CHIBE and PAIR to Use Behavioral Economics to Transform Trial Enrollment Representativeness
The University of Pennsylvania’s Center for Health Incentives & Behavioral Economics (CHIBE) is collaborating with the Palliative and Advanced Illness Research (PAIR) Center to use behavioral economics to transform trial enrollment representativeness — an initiative that is called the BETTER Center.
“Randomized trials, which are the bedrock of clinical research, do not typically enroll groups of patients that closely resemble the population of patients with the disease or the condition of interest,” said CHIBE Internal Advisory Boardmember Scott D. Halpern, MD, PhD, in a Penn Medicine press release. “The consequence of limited diversity in clinical trials is that the resulting findings may not apply to everyone. That creates both a justice problem and a problem with the quality of the evidence we have to guide health care decisions.”

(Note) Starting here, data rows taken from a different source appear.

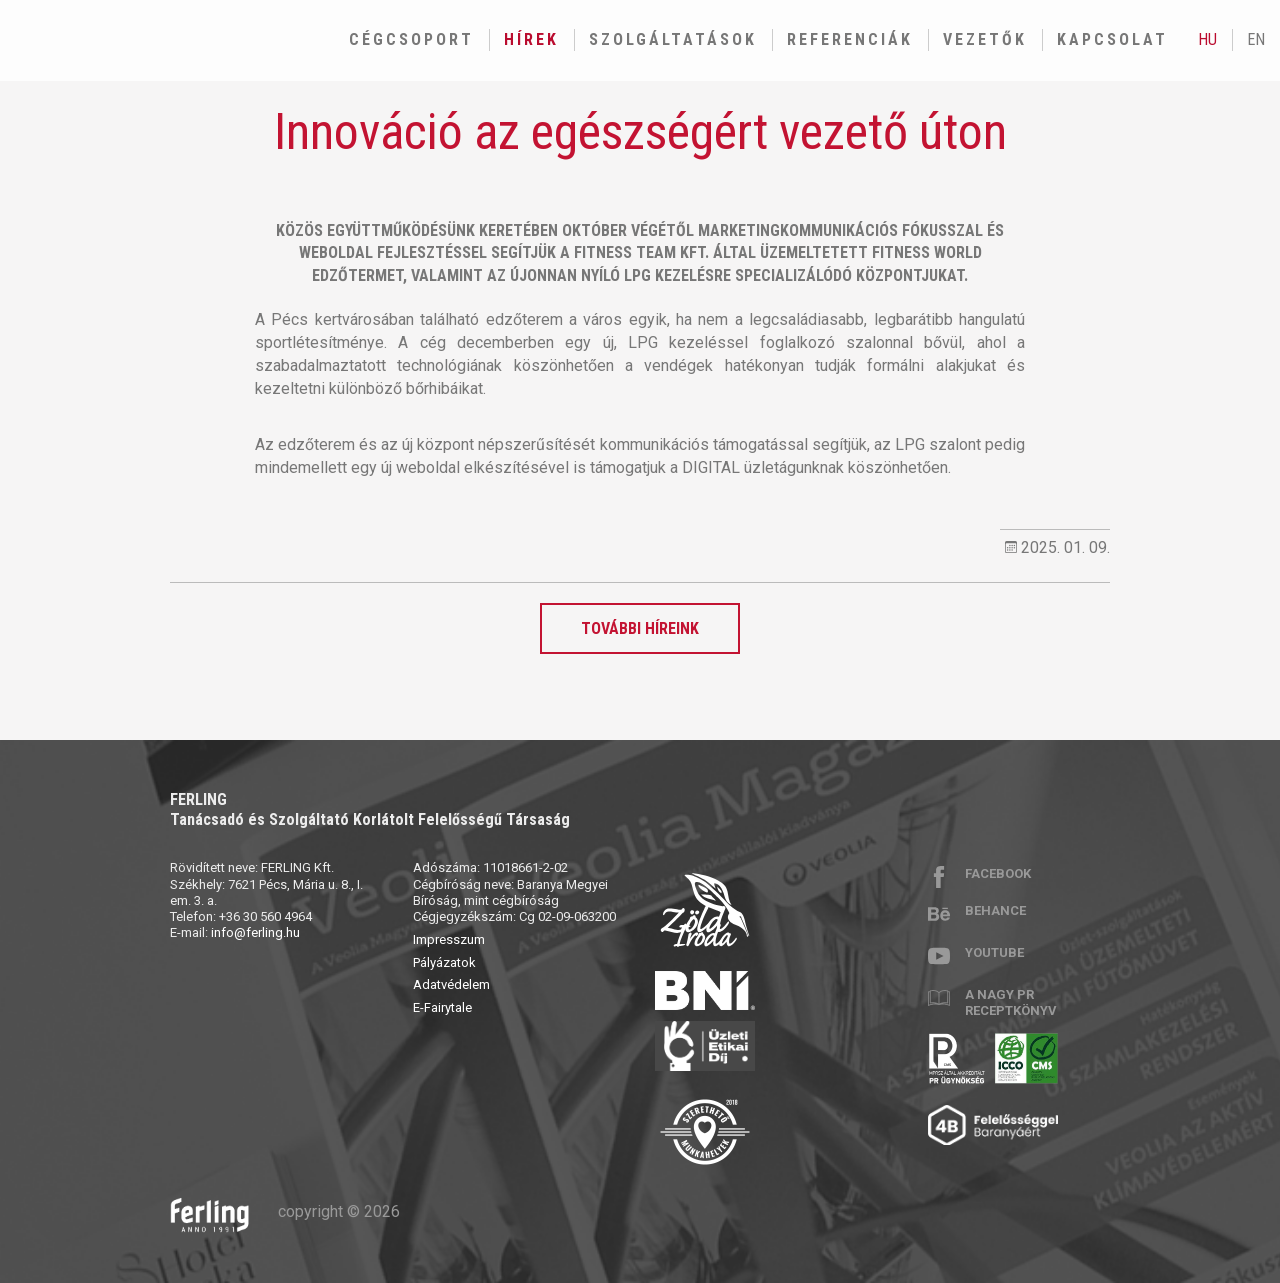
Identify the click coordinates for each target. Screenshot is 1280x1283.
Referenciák (850, 39)
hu (1207, 39)
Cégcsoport (411, 39)
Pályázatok (444, 962)
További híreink (640, 628)
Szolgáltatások (673, 39)
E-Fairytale (442, 1007)
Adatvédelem (451, 984)
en (1256, 39)
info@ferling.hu (255, 932)
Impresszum (449, 939)
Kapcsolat (1112, 39)
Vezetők (985, 39)
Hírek (531, 39)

Dr. Halpern is the director of the new BETTER Center, which is supported by the American Heart Association.
The mission of the Center is to:
“Develop and test behavioral economic interventions that surmount the barriers to randomized controlled trial (RCT) participation faced by disenfranchised racial and ethnic groups, women, persons
of low socioeconomic status (SES), and others with or at risk for cardiovascular disease.”
The vision of the Center is:
“Within 10 years, all RCTs designed to improve the lives of persons with or at risk for cardiovascular disease will enroll participant samples that are proportionally representative of the sex, gender identity, race, ethnicity, age, SES, and other characteristics in the populations to whom the trial results would be applied.”